İşçi veya emekçi, Türk Dil Kurumu’na (TDK) göre tanımı başkasının yararına bedenini, kafa gücünü veya el becerisini kullanarak ücretle çalışan kimse…

İşçinin tanımı bu mu peki?

Ezilen, hor görülen, aldığı maaşın hakkını vermesi yeterli olmayan, iliklerine kadar sömürülen, sosyal hakları hiçe sayılan, kuru bir maaşın lüks görüldüğü, işinin tanımının belli olmasına rağmen her işin yaptırıldığı kişilere işçi denmez mi? Bence denir…

Asgari ücretle çalışan işçiler var. En düşük kiranın 10 bin lira olduğu günümüzde 17 bin 2 liraya muhtaç edilen. Asgari ücrete zammın açıklandığı gün market fiyatlarının değişimiyle daha maaşını almadan borca giren! “Al şu ücreti yaşa” denilen…

Bir ara simit hesabı yapıldı. 4 kişilik bir asgari ücretle geçinen aile günde, haftada, ayda kaç simit yiyebilir. Bayat ekmeğin artık değerli olduğu günümüzde sadece bu insanlara “Kemer sıkın” denilir. Kemer yok ki sıkacak pek bir şeyde kalmadı…

Açlık sınırı, yoksulluk sınırı asgari ücretin çok üzerinde. İşçiler artık yaşayabilmenin derdinde. Bayramda çocuğuna yeni elbise alamayan, bir çay ocağında oturup çay içemeyen, et reyonun sadece önünden geçebilen, çocuğuyla bir şey ister diye markete giremeyen işçiler.

17 bin 2 liraya çalışan işçiler için artık her şey lüks. Berbere gitmek lüks, elbise almak lüks, lokantaya gitmek lüks, et almak lüks, yağ almak lüks…

“Başkasının yararına bedenini, kafa gücünü veya el becerisini kullanarak ücretle çalışan kimse…” TDK aslında net tanımlamış. Başkası için… Evet, işçiler başkası için bedenini kullanır, kafa gücünü kullanır, el becerisini kullanır. Maaş günü gelsin istemez birçoğu; ödediği sadece borçlarıdır. Borcunu borçla kapatmaya çalışır işçi!

İşçiler kendi bayramlarında dahi çalışır, başkaları izin yaparken. Sanki işçinin bayramı değil de kendilerinin bayramı. Bayram yapanlar o alanlara gelip eşitsizliği, adaletsizliği, yoksulluğu haykırmaz. Çünkü izin yapanın tuzu kurudur.

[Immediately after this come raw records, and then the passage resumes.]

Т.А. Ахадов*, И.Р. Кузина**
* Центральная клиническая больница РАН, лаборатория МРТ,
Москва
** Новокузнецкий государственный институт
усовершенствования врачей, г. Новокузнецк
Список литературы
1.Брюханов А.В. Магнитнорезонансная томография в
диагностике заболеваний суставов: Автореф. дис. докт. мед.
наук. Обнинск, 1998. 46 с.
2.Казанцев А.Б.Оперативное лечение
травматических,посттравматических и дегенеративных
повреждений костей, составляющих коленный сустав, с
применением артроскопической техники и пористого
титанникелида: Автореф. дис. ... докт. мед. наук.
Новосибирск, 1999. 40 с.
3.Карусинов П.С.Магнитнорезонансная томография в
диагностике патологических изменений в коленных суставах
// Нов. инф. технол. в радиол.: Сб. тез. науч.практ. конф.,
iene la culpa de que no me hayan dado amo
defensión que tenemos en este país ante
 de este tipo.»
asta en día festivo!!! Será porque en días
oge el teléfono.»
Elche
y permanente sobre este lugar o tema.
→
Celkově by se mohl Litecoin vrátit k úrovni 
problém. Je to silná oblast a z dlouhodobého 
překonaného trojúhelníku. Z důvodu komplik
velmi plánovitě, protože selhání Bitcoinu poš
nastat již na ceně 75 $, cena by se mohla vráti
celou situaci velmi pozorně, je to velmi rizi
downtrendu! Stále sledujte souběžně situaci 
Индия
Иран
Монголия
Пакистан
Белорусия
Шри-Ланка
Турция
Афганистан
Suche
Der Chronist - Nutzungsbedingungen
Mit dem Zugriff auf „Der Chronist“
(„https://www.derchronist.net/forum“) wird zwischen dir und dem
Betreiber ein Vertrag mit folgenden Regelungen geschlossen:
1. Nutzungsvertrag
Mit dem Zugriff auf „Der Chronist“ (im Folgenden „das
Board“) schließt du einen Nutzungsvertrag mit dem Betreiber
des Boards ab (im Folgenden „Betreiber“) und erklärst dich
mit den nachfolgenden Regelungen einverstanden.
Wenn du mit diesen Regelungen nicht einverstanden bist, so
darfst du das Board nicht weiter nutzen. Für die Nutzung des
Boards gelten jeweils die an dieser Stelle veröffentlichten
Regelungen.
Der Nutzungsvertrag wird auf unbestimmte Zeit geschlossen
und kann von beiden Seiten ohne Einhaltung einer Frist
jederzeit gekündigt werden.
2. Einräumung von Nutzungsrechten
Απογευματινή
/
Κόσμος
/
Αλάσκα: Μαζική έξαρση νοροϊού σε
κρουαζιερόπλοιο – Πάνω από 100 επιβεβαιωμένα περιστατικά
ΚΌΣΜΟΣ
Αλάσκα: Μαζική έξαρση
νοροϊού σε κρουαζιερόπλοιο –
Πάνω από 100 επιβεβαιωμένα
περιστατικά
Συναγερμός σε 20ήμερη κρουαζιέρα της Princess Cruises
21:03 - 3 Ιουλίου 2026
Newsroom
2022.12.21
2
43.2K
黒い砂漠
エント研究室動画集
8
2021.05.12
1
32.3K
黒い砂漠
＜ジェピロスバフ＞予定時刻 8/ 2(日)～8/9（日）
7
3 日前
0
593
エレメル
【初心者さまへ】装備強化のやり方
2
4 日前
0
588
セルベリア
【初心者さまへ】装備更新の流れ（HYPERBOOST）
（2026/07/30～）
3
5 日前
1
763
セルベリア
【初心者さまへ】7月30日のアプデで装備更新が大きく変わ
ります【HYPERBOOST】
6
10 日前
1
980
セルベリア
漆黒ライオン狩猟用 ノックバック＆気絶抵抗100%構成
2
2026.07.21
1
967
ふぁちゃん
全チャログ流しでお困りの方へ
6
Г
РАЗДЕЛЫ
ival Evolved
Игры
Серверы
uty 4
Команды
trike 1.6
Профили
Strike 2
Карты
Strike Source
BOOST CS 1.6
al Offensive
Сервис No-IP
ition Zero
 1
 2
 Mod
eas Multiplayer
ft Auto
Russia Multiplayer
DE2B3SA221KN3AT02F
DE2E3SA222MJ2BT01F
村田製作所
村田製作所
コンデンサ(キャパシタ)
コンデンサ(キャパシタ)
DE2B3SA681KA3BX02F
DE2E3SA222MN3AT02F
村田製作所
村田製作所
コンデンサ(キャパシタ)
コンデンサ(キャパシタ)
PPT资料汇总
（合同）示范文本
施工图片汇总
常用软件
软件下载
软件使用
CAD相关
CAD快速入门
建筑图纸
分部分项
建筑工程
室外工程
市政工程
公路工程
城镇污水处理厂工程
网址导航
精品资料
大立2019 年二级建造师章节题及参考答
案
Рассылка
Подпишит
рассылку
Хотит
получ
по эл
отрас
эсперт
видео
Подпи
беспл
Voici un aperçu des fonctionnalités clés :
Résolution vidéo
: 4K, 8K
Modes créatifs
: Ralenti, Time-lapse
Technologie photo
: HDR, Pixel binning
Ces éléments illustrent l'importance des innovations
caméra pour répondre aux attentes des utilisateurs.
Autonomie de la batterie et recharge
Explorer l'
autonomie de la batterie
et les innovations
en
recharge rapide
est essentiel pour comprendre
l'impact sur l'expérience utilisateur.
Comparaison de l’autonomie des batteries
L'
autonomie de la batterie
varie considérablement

Benim babam 25 yıldan fazla işçi olarak çalıştı. 3 çocuk okuttu alın teriyle. Devletin ödediği maaşı alamadığı zamanlar oldu. Kredilerini ödeyemedi. Çocuklarına cep harçlığı veremedi. Dershaneye gönderemedi çocuğunu. Çalıştığı birim değiştirildi, maaşı verilmedi ama yine sesini çıkarmadı, çıkaramadı. İçine attıkları dert oldu kendisine. Şimdi emekli oldu. İşçiyken ne yaşadıysa şimdi beklediği emekli maaşında da aynısını yaşıyor.

Neyse…

Hakkının karşılığını alamayan, iliklerine kadar sömürülen, bayramında dahi çalışmak zorunda olan işçiler, bayramınız kutlu olsun!